No, Mama was just asleep and everyone else was drunk. And what they did was plow headlong into a slow-moving car. The front of Uncle Travis’s Chevy accordioned; the back flew up; the aunts and Uncle Travis were squeezed so tight they just bounced a little; and Mama, still asleep with her hands curled under her chin, flew right over their heads, through the windshield, and over the car they hit. Going through the glass, she cut the top of her head, and when she hit the ground she bruised her backside, but other than that she wasn’t hurt at all. Of course, she didn’t wake up for three days, not till after Granny and Aunt Ruth had signed all the papers and picked out my name.
I am Ruth for my aunt Ruth, and Anne for my mama. I got the nickname Bone shortly after Mama brought me home from the hospital and Uncle Earle announced that I was “no bigger than a knucklebone” and Aunt Ruth’s youngest girl, Deedee, pulled the blanket back to see “the bone.” It’s lucky I’m not Mattie Raylene like Granny wanted. But Mama had always promised to name her first daughter after her oldest sister, and Aunt Ruth thought Mama’s child should just naturally carry Mama’s name since they had come so close to losing her.

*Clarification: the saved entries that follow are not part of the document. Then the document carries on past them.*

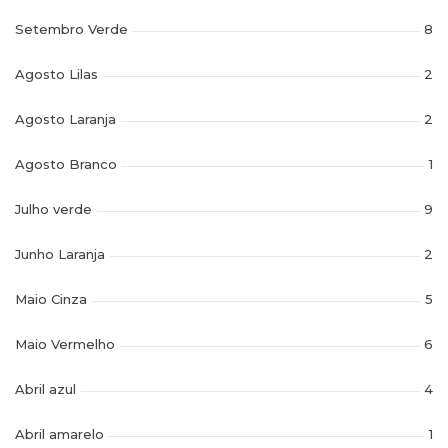
Setembro Verde
8
Agosto Lilas
2
Agosto Laranja
2
Agosto Branco
1
Julho verde
9
Junho Laranja
2
Maio Cinza
5
Maio Vermelho
6
Abril azul
4
Abril amarelo
1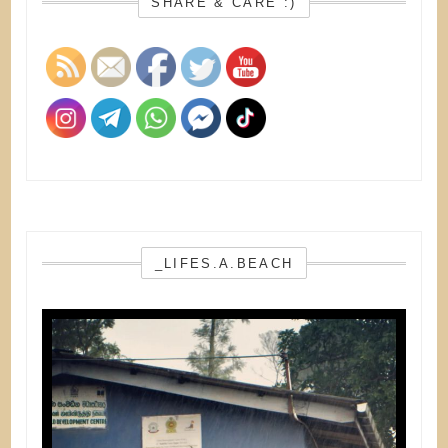
SHARE & CARE :)
_LIFES.A.BEACH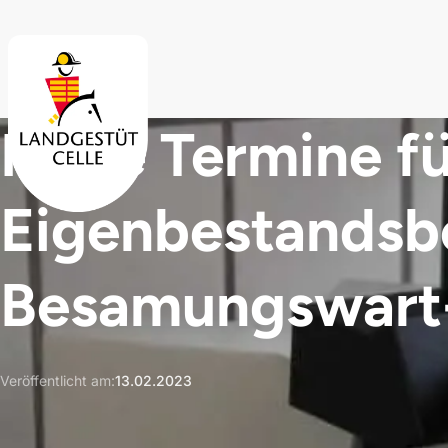
Skip to main content
Neue Termine fü
Eigenbestandsb
Besamungswart
Veröffentlicht am
:
13.02.2023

Other than the name, they got just about everything else wrong. Neither Aunt Ruth nor Granny could write very clearly, and they hadn’t bothered to discuss how Anne would be spelled, so it wound up spelled three different ways on the form—Ann, Anne, and Anna. As for the name of the father, Granny refused to speak it after she had run him out of town for messing with her daughter, and Aunt Ruth had never been sure of his last name anyway. They tried to get away with just scribbling something down, but if the hospital didn’t mind how a baby’s middle name was spelled, they were definite about having a father’s last name. So Granny gave one and Ruth gave another, the clerk got mad, and there I was—certified a bastard by the state of South Carolina.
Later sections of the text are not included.